Des essais cinéma expérimentaux poétiques, comme A propos de Nice de Jean Vigo au Newsreel, avec Chris Marker et Godard en tête de gondole, en passé par l’attention apportée aux traces et détails et le croisement entre le destin d’une personne migrante clandestine et le mouvement des Indignés, référence à la photo réaliste poétique des grandes heures de l’Agence Magnum (Kudelka, Cartier-Bresson) : Sylvain George revendique des sources et formes souvent identiques au cinéaste des marges et des communautés en mouvement, des Roms aux Indignés. En 2012, le cinéaste né d’une mère gitane et d’un père kabyle, réalise un poignant docu-fiction essentiellement en couleur : Indignados (2012). Dans ce film réalisé face à l’urgence, comme un coup de gueule, Gatlif, réalisateur manouche de l’errance, suit les destins croisés d’une jeune clandestine africaine qui ira s’empiéger sur les rivages européennes, de la Grèce à l’Espagne, pour juste pouvoir survivre et de la foule des Indignés scandant l’appel à la révolte et à l’éveil.

Les deux réalisateurs se rejoignent dans le fait de porter leur caméra dans le no man’s land du quartier d’El Quiñon, construit sur la localité de Seseña, à une trentaine de kilomètres de Madrid. Au-delà de terrains vagues, on découvre une nécropole immobilière fruit d’une fièvre spéculative qui continue à ravager l’Espagne. Au milieu du néant, un promoteur mégalomane a fait bâtir des barres d’immeubles dont la brique se confond avec la terre, au pied d’une colline sur laquelle se trouve la plus importante décharge de pneus du pays.

Là où Gatlif filme un décor exsangue devenu un piège se refermant sur une sans-papiers possiblement érythréenne, George ne piste que le contrepoint des manifestations madrilènes en y soulignant la crise du logement et les politiques ultralibérales. Et les expulsions de locataires réalisées par des banques remises à flot par l’Etat. Il rend bien ce sentiment de déshérence et de laissé-pour-compte d’une majorité de la population espagnole.

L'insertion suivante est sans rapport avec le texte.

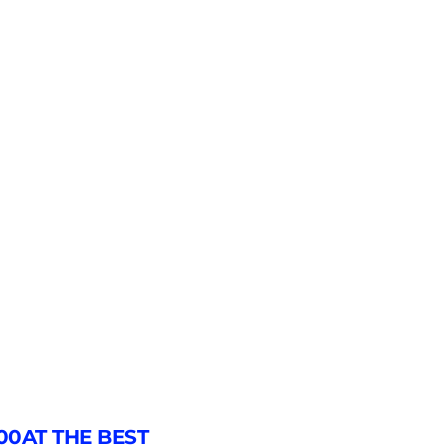
00AT THE BEST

La pérennité du franquisme, elle, se lit dans les images du tombeau du Caudillo et les statues de Lorca ainsi que ces propos d’une Indignée au micro sur la place et qui rende encore plus urgente la nécessité d’une Commission Réconciliation et Vérité pour faire la lumière sur des pans entiers de l’histoire du pays dont la mémoire travaille encore aujourd’hui tant les consciences que les existences : «Nous devons discuter de l’existence de cet état patriarcal et féodal…. Dns un mouvement fondé sur la participation de tous, dans lequel les décisions sont prises de manière horizontale, nous ne pouvons pas accepter que nous soient imposés des privilèges de naissance !… le problème principal réside dans la monarchie… Nous avons un Etat clientéliste, basé sur le népotisme qui protège les privilèges de l’ancienne oligarchie… dans cet Etat, continuité avec la dictature… Nous sommes le deuxième pays après le Cambodge à voir des personnes assassinées enterrées dans des fosses communes et sans que les coupables n’aient payés pour les crimes commis. Nous allons aussi demandé des enquêtes sur la problématique des bébés volés entre les années 1940 et 1990.»

Bertrand Tappolet

Vers Madrid. The Burning Bright. Cinéma Spoutnik, 4 place des Volontaires, Genève. Jusqu’au 11 novembre.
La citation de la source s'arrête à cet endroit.